Highlights this week include watching the outcomes of a design-sprint, validating the core technical idea in my new project and watching someone implement image transformation with matrices by hand.
This is my hundredth weeknote, and I'm nearly the point where these outnumber my other posts 10:1. I'll probably change how the RSS feed works or something to celebrate!
September's scorching weather is brutal. Much like has happened with the Central line, an entire summer's worth of heat has built-up in my building, meaning that when I get home I'm greeted by warm water from my cold taps and that my portable air conditioner has met its match. Avg. 29C, Max 34C, Min 26C.
So: I'm pretty deep in the rabbit-hole of JavaScript bundling formats right now, but it's OK - it's for a good cause: micro-frontends. One challenge that we will face is interoperability between ES modules and our current chosen polyfill format: SystemJS. I enjoy these rabbit-holes, but much less than I used to.
Our internal conference comes up next year, and I've joined the organising committee. I'm also planning on submitting a talk to cover one of the bits of work I'm currently involved in. Is this too much? We'll see.

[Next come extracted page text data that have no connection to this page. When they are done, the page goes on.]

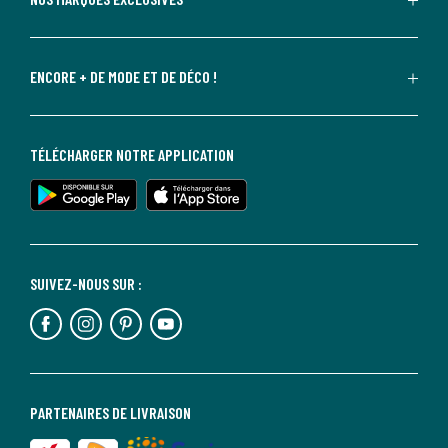
ENCORE + DE MODE ET DE DÉCO !
TÉLÉCHARGER NOTRE APPLICATION
SUIVEZ-NOUS SUR :
PARTENAIRES DE LIVRAISON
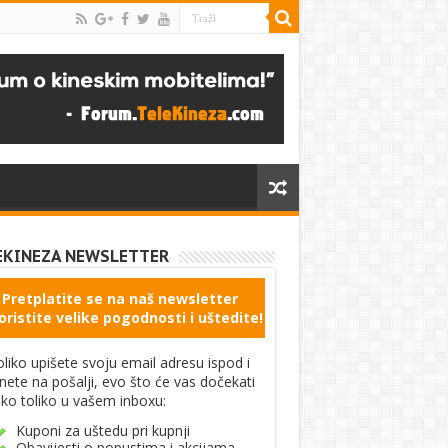
EKINEZA NEWSLETTER
Pretplatite se na naš newsletter
oristite velike pogodnosti i uštedite!
liko upišete svoju email adresu ispod i
knete na pošalji, evo što će vas dočekati
ko toliko u vašem inboxu:
Kuponi za uštedu pri kupnji
Obavijesti o popustima i akcijama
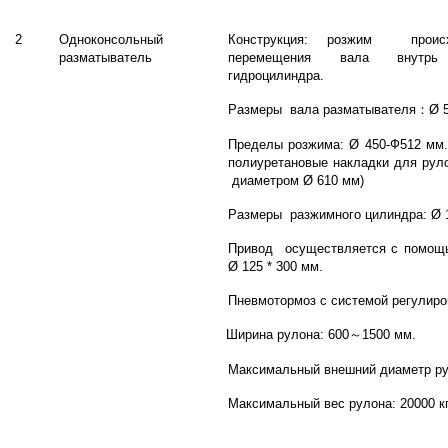
2
Одноконсольный
Конструкция: розжим проис
разматыватель
перемещения вала внут
гидроцилиндра.
Размеры вала разматывателя
：
Ø 
Пределы розжима: Ø 450-Ф512 мм.
полиуретановые накладки для рул
диаметром Ø 610 мм)
Размеры разжимного цилиндра: Ø 
Привод осуществляется с помощ
Ø 125 * 300 мм.
Пневмотормоз с системой регулиро
Ширина рулона: 600
～
1500 мм.
Максимальный внешний диаметр ру
Максимальный вес рулона: 20000 кг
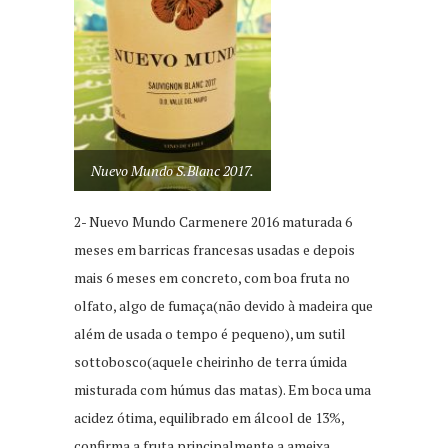
Nuevo Mundo S.Blanc 2017.
2- Nuevo Mundo Carmenere 2016 maturada 6
meses em barricas francesas usadas e depois
mais 6 meses em concreto, com boa fruta no
olfato, algo de fumaça(não devido à madeira que
além de usada o tempo é pequeno), um sutil
sottobosco(aquele cheirinho de terra úmida
misturada com húmus das matas). Em boca uma
acidez ótima, equilibrado em álcool de 13%,
confirma a fruta principalmente a ameixa,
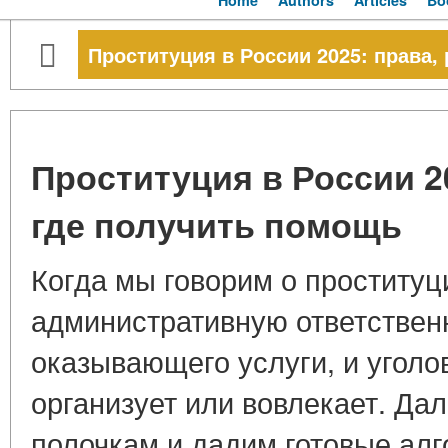
Home
Authors
Articles
Bo
Проституция в России 2025: права,
Проституция в России 20
где получить помощь
Когда мы говорим о проституци
административную ответственн
оказывающего услуги, и уголов
организует или вовлекает. Да
полочкам и дадим готовые алг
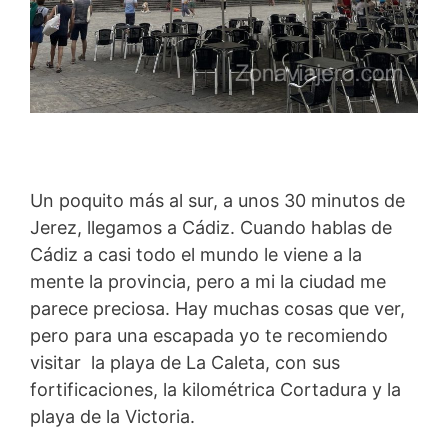
Un poquito más al sur, a unos 30 minutos de
Jerez, llegamos a Cádiz. Cuando hablas de
Cádiz a casi todo el mundo le viene a la
mente la provincia, pero a mi la ciudad me
parece preciosa. Hay muchas cosas que ver,
pero para una escapada yo te recomiendo
visitar la playa de La Caleta, con sus
fortificaciones, la kilométrica Cortadura y la
playa de la Victoria.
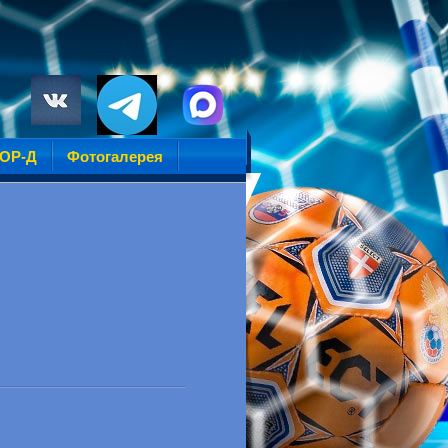
УОР-Д
Фотогалерея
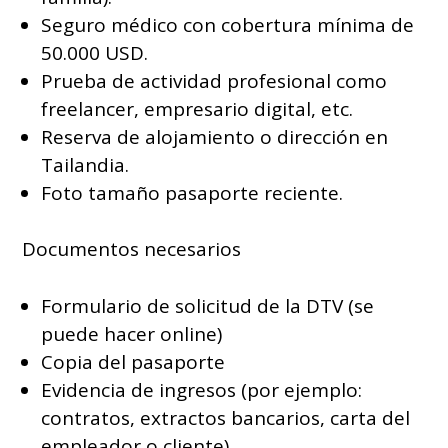
Seguro médico con cobertura mínima de
50.000 USD.
Prueba de actividad profesional como
freelancer, empresario digital, etc.
Reserva de alojamiento o dirección en
Tailandia.
Foto tamaño pasaporte reciente.
Documentos necesarios
Formulario de solicitud de la DTV (se
puede hacer online)
Copia del pasaporte
Evidencia de ingresos (por ejemplo:
contratos, extractos bancarios, carta del
empleador o cliente)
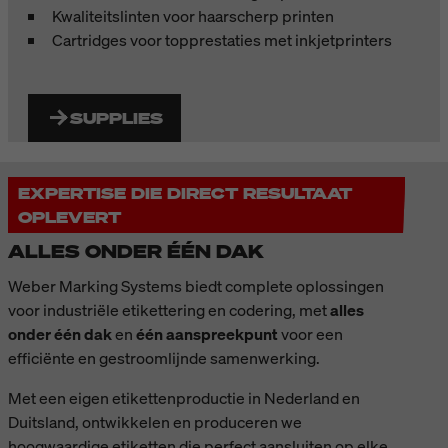
Kwaliteitslinten voor haarscherp printen
Cartridges voor topprestaties met inkjetprinters
SUPPLIES
EXPERTISE DIE DIRECT RESULTAAT
OPLEVERT
ALLES ONDER ÉÉN DAK
Weber Marking Systems biedt complete oplossingen
voor industriële etikettering en codering, met
alles
onder één dak
en
één aanspreekpunt
voor een
efficiënte en gestroomlijnde samenwerking.
Met een eigen etikettenproductie in Nederland en
Duitsland, ontwikkelen en produceren we
hoogwaardige etiketten die perfect aansluiten op elke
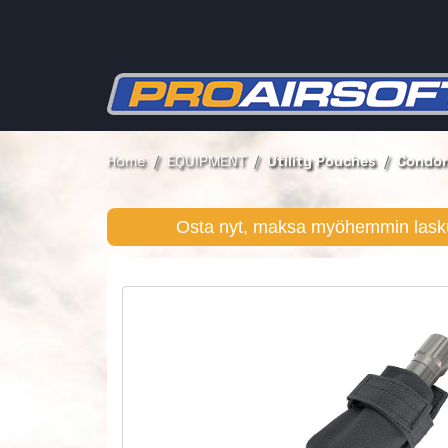
Home
EQUIPMENT
Utility Pouches
Condor
Osta nyt, maksa myöhemmin lasku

I think I now understand the mental models behind SageMaker now, and I'm genuinely appalled at the documentation behind it. AWS have some pretty sketchy documentation, but never before have I found it to be genuinely wrong or misleading. When it works, it's magic: You can train beefy workloads in hours, and it costs a maximum of a few dollars. Inference is also fairly affordable. Maybe I should write this stuff up?
I didn't disassemble an old couch and assemble a new couch on Wednesday. Went to Mercato instead. Love that place: If you're reading, please help me find more excuses to go to Mercato.
Managed to dodge not one, but two social commitments on Saturday. Honestly the heat wiped me out but I feel awful because I was really looking forward to both.
Holiday is BOOKED: Japan, for about three weeks in late October. I'm still wincing at the cost, but I think I've managed to make it as price-efficient as possible.
Plans on Sunday fell through, so I ended up doing a bit more work on my C++ final, on the DJ app which I'll probably rewrite as a serious project after the final is submitted. I've implemented rudimentary playlist support, including waveform displays (which are one of my favourite features from Rekordbox) which I'm particularly happy with because - with it already relying on caching, it means that music is pre-analysed before you play a track. Cool!
My new kinda-sorta side-project is this cursed thing: the Beepy. I got a 3D case printed, painstakingly tracked down the right screws (I now know how metric screw specifications work) and got all the software running. It's very cute, but I don't have any real use for it: Maybe it'll make for a neat portable Metasploit platform?
Watched a few movies this week, including Tenet: Interesting idea, great sound-track and definitely a bit of a thinker. But honestly, all round refreshing to see a science-fiction concept like this be fleshed out and executed in such a short run-time. Also appreciated the quick reference to Oppenheimer: Starting to see where Nolan got the idea from.